● **Task item**
Each line below with the string "продукты" should be copied.

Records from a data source
►

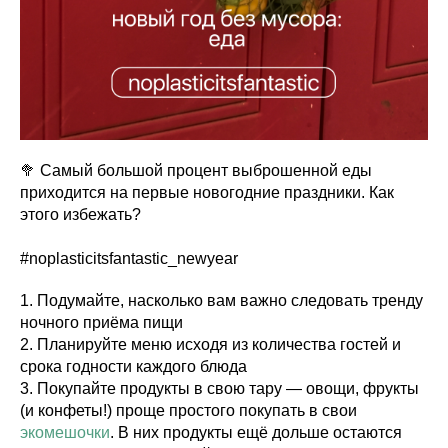
🥦 Самый большой процент выброшенной еды
приходится на первые новогодние праздники. Как
этого избежать?
#noplasticitsfantastic_newyear
1. Подумайте, насколько вам важно следовать тренду
ночного приёма пищи
2. Планируйте меню исходя из количества гостей и
срока годности каждого блюда
3. Покупайте продукты в свою тару — овощи, фрукты
(и конфеты!) проще простого покупать в свои
экомешочки
. В них продукты ещё дольше остаются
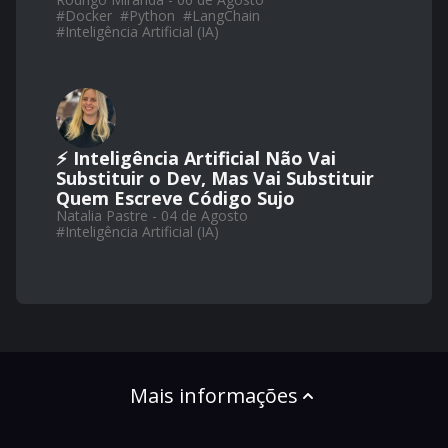
#
Docker
#
Python
#
LangChain
#
Inteligência Artificial (IA)
⚡ Inteligência Artificial Não Vai
Substituir o Dev, Mas Vai Substituir
Quem Escreve Código Sujo
Natalia Pastre - 04 de Agosto
#
Inteligência Artificial (IA)
Mais informações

◄

● **Written response**
3. Покупайте продукты в свою тару — овощи, фрукты
. В них продукты ещё дольше остаются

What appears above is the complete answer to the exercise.